Operationalisaties voor gedragscompetenties

Groep 4: Inpassen

GedragscompetentiesOperationalisaties
Nr Een gedragscompetentie is een verzameling van specifieke en observeerbare gedragsvormen die op een logische en betrouwbare manier aan de gedragscompetentie kunnen worden gekoppeld.
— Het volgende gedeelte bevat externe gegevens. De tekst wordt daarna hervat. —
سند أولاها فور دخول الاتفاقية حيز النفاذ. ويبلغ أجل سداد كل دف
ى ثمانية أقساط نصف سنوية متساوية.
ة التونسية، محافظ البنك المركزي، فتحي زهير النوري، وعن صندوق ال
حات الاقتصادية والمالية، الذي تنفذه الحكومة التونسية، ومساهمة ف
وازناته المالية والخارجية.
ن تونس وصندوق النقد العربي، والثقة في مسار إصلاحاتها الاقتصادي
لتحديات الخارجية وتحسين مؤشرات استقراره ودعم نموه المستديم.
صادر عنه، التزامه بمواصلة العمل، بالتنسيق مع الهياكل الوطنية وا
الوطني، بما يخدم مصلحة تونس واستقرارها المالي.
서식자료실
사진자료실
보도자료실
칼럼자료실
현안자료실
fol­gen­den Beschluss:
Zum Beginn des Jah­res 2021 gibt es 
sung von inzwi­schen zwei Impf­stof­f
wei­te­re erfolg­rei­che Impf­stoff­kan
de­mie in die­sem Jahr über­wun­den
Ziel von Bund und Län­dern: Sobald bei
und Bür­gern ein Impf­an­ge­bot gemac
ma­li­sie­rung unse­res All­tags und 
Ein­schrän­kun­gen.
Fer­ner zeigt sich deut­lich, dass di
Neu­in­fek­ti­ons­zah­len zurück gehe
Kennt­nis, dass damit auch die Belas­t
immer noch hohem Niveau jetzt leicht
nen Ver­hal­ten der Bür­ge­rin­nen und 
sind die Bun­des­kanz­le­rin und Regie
Het gaat om gedrag dat leidt tot succes of falen bij het werk of in het algemeen in het leven. 'Operationalisaties' zijn concrete voorbeelden van zichtbaar gedrag dat bij de gedragscompetentie past.
4.1 Organisatieloyaliteit:

Eigen gedrag in lijn brengen met het beleid, de behoeften, de prioriteiten en de doelen van de organisatie.
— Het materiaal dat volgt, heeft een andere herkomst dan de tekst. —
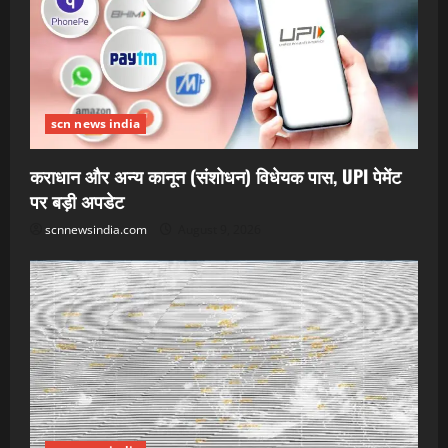
scn news india
कराधान और अन्य कानून (संशोधन) विधेयक पास, UPI पेमेंट
पर बड़ी अपडेट
scnnewsindia.com
August 9, 2026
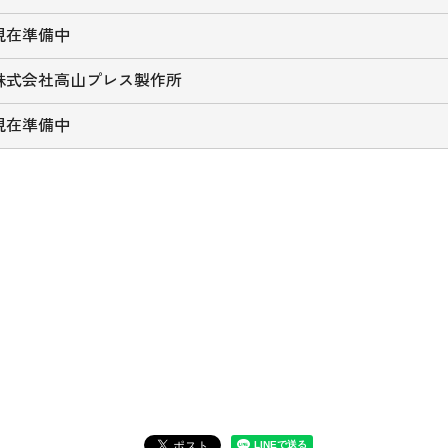
現在準備中
株式会社高山プレス製作所
現在準備中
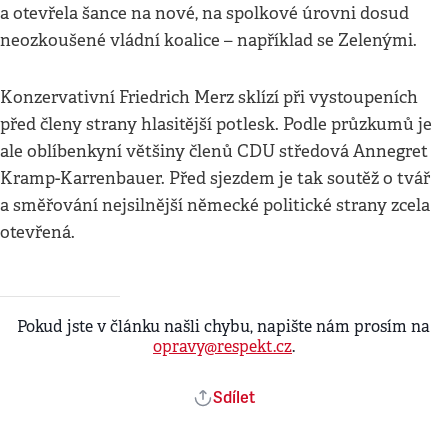
a otevřela šance na nové, na spolkové úrovni dosud
neozkoušené vládní koalice – například se Zelenými.
Konzervativní Friedrich Merz sklízí při vystoupeních
před členy strany hlasitější potlesk. Podle průzkumů je
ale oblíbenkyní většiny členů CDU středová Annegret
Kramp-Karrenbauer. Před sjezdem je tak soutěž o tvář
a směřování nejsilnější německé politické strany zcela
otevřená.
Pokud jste v článku našli chybu, napište nám prosím na
opravy@respekt.cz
.
Sdílet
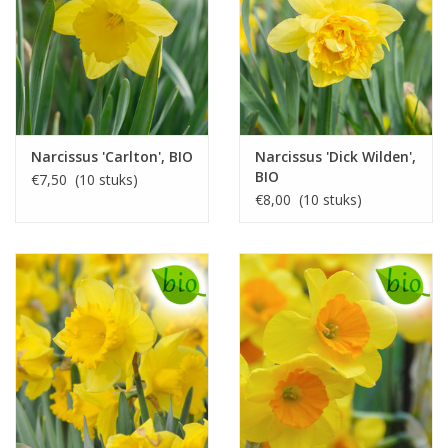
Narcissus 'Carlton', BIO
Narcissus 'Dick Wilden',
BIO
€7,50 (10 stuks)
€8,00 (10 stuks)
  • Toont zich loyaal waar anderen kritiek spuien
  • Komt uit voor eigen betrokkenheid bij opgedragen beleid
  • Houdt rekening met beleidsruimten van chef en hoger management
  • Houdt rekening met de organisatiecultuur bij voorstellen en beslissingen
  • Past zich aan bij de normen en waarden van de organisatie
  • Past voorstellen aan bij de ruimte die de politiek beschikbaar heeft voor het topmanagement
  • Staat achter beslissingen die voor de organisatie nuttig zijn, zelfs als die minder populair of controversieel zijn
  • Verschuilt zich niet achter hogere managementsniveaus of andere afdelingen. Neemt zelf verantwoordelijkheid
  • Uit positieve kritiek op de prestaties van de organisatie, zonder de organisatie af te vallen
  • Legt uit waarom onder feitelijke omstandigheden een ideaal lijkend plan niet realistisch is
  • Voert richtlijnen uit, ook al komen die niet overeen met het belang van de eigen dienst of van zichzelf
4.2 Aanpassingsvermogen:

Doelmatig blijven handelen door zich aan te passen aan veranderende omgeving, taken, verantwoordelijkheden en mensen.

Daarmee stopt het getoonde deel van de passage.